*** Materials provided Section Begins ***

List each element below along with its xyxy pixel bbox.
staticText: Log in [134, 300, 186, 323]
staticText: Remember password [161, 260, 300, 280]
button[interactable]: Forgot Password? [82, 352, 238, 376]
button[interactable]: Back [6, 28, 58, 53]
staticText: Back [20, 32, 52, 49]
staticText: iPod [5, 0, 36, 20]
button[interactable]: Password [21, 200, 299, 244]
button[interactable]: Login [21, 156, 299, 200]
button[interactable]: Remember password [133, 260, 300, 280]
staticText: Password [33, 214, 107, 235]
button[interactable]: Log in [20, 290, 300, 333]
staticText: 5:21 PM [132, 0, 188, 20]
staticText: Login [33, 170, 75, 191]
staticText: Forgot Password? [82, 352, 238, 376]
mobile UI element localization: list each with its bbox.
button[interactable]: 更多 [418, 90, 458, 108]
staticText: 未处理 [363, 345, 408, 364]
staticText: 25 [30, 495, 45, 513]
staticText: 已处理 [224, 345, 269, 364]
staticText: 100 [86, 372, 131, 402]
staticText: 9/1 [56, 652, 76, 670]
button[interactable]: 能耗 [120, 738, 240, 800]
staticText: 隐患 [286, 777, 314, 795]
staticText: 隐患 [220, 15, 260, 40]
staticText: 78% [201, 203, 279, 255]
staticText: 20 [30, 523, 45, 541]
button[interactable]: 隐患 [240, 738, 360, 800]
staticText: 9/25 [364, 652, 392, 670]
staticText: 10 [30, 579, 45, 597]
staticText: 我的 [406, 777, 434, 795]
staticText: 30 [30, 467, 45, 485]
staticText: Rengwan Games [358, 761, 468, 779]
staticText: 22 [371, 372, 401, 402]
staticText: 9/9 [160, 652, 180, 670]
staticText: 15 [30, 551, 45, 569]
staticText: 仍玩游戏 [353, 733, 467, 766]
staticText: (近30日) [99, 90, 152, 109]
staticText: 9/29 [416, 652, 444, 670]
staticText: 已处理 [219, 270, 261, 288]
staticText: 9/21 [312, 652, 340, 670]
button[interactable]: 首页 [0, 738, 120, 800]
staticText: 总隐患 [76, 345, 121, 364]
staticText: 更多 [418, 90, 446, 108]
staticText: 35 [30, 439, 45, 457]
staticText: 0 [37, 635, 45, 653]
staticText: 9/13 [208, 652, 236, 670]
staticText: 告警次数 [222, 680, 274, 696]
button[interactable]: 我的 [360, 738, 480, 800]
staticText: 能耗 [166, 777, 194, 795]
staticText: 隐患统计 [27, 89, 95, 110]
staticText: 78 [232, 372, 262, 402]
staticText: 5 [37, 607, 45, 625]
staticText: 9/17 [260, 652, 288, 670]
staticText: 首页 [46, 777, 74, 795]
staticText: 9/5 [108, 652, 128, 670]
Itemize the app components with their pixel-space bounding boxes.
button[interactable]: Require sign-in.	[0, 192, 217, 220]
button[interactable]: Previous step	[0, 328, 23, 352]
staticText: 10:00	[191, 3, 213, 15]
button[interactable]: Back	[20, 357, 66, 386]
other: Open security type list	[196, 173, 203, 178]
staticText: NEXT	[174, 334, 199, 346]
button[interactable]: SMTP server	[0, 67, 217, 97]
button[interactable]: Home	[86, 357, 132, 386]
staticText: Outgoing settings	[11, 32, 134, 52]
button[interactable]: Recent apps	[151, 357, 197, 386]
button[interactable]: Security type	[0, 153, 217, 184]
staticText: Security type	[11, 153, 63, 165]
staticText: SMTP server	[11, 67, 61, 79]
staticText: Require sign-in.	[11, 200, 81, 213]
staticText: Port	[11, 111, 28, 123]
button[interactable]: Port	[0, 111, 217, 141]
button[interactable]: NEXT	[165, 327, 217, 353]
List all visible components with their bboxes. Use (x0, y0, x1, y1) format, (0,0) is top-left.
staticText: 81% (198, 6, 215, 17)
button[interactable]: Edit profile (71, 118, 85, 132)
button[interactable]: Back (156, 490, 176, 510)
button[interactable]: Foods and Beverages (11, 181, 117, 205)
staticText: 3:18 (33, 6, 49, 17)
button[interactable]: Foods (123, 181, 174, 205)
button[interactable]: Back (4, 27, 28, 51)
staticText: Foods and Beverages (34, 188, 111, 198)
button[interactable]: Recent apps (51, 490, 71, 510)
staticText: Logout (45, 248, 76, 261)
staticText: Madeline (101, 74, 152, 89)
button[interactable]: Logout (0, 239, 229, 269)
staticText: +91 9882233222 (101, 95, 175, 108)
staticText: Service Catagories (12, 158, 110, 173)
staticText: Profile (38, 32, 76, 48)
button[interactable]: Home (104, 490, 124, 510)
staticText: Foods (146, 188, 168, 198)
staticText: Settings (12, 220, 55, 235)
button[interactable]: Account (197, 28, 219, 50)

*** Materials provided Section Ends ***

## [Instructions for the task]
Copy out every entry again, exactly as it was given.

## [Response below]
List each element below along with its xyxy pixel bbox.
staticText: Log in [134, 300, 186, 323]
staticText: Remember password [161, 260, 300, 280]
button[interactable]: Forgot Password? [82, 352, 238, 376]
button[interactable]: Back [6, 28, 58, 53]
staticText: Back [20, 32, 52, 49]
staticText: iPod [5, 0, 36, 20]
button[interactable]: Password [21, 200, 299, 244]
button[interactable]: Login [21, 156, 299, 200]
button[interactable]: Remember password [133, 260, 300, 280]
staticText: Password [33, 214, 107, 235]
button[interactable]: Log in [20, 290, 300, 333]
staticText: 5:21 PM [132, 0, 188, 20]
staticText: Login [33, 170, 75, 191]
staticText: Forgot Password? [82, 352, 238, 376]
mobile UI element localization: list each with its bbox.
button[interactable]: 更多 [418, 90, 458, 108]
staticText: 未处理 [363, 345, 408, 364]
staticText: 25 [30, 495, 45, 513]
staticText: 已处理 [224, 345, 269, 364]
staticText: 100 [86, 372, 131, 402]
staticText: 9/1 [56, 652, 76, 670]
button[interactable]: 能耗 [120, 738, 240, 800]
staticText: 隐患 [286, 777, 314, 795]
staticText: 隐患 [220, 15, 260, 40]
staticText: 78% [201, 203, 279, 255]
staticText: 20 [30, 523, 45, 541]
button[interactable]: 隐患 [240, 738, 360, 800]
staticText: 9/25 [364, 652, 392, 670]
staticText: 10 [30, 579, 45, 597]
staticText: 我的 [406, 777, 434, 795]
staticText: 30 [30, 467, 45, 485]
staticText: Rengwan Games [358, 761, 468, 779]
staticText: 22 [371, 372, 401, 402]
staticText: 9/9 [160, 652, 180, 670]
staticText: 15 [30, 551, 45, 569]
staticText: 仍玩游戏 [353, 733, 467, 766]
staticText: (近30日) [99, 90, 152, 109]
staticText: 9/29 [416, 652, 444, 670]
staticText: 已处理 [219, 270, 261, 288]
staticText: 9/21 [312, 652, 340, 670]
button[interactable]: 首页 [0, 738, 120, 800]
staticText: 总隐患 [76, 345, 121, 364]
staticText: 更多 [418, 90, 446, 108]
staticText: 35 [30, 439, 45, 457]
staticText: 0 [37, 635, 45, 653]
staticText: 9/13 [208, 652, 236, 670]
staticText: 告警次数 [222, 680, 274, 696]
button[interactable]: 我的 [360, 738, 480, 800]
staticText: 能耗 [166, 777, 194, 795]
staticText: 隐患统计 [27, 89, 95, 110]
staticText: 78 [232, 372, 262, 402]
staticText: 5 [37, 607, 45, 625]
staticText: 9/17 [260, 652, 288, 670]
staticText: 首页 [46, 777, 74, 795]
staticText: 9/5 [108, 652, 128, 670]
Itemize the app components with their pixel-space bounding boxes.
button[interactable]: Require sign-in.	[0, 192, 217, 220]
button[interactable]: Previous step	[0, 328, 23, 352]
staticText: 10:00	[191, 3, 213, 15]
button[interactable]: Back	[20, 357, 66, 386]
other: Open security type list	[196, 173, 203, 178]
staticText: NEXT	[174, 334, 199, 346]
button[interactable]: SMTP server	[0, 67, 217, 97]
button[interactable]: Home	[86, 357, 132, 386]
staticText: Outgoing settings	[11, 32, 134, 52]
button[interactable]: Recent apps	[151, 357, 197, 386]
button[interactable]: Security type	[0, 153, 217, 184]
staticText: Security type	[11, 153, 63, 165]
staticText: SMTP server	[11, 67, 61, 79]
staticText: Require sign-in.	[11, 200, 81, 213]
staticText: Port	[11, 111, 28, 123]
button[interactable]: Port	[0, 111, 217, 141]
button[interactable]: NEXT	[165, 327, 217, 353]
List all visible components with their bboxes. Use (x0, y0, x1, y1) format, (0,0) is top-left.
staticText: 81% (198, 6, 215, 17)
button[interactable]: Edit profile (71, 118, 85, 132)
button[interactable]: Back (156, 490, 176, 510)
button[interactable]: Foods and Beverages (11, 181, 117, 205)
staticText: 3:18 (33, 6, 49, 17)
button[interactable]: Foods (123, 181, 174, 205)
button[interactable]: Back (4, 27, 28, 51)
staticText: Foods and Beverages (34, 188, 111, 198)
button[interactable]: Recent apps (51, 490, 71, 510)
staticText: Logout (45, 248, 76, 261)
staticText: Madeline (101, 74, 152, 89)
button[interactable]: Logout (0, 239, 229, 269)
staticText: +91 9882233222 (101, 95, 175, 108)
staticText: Service Catagories (12, 158, 110, 173)
staticText: Profile (38, 32, 76, 48)
button[interactable]: Home (104, 490, 124, 510)
staticText: Foods (146, 188, 168, 198)
staticText: Settings (12, 220, 55, 235)
button[interactable]: Account (197, 28, 219, 50)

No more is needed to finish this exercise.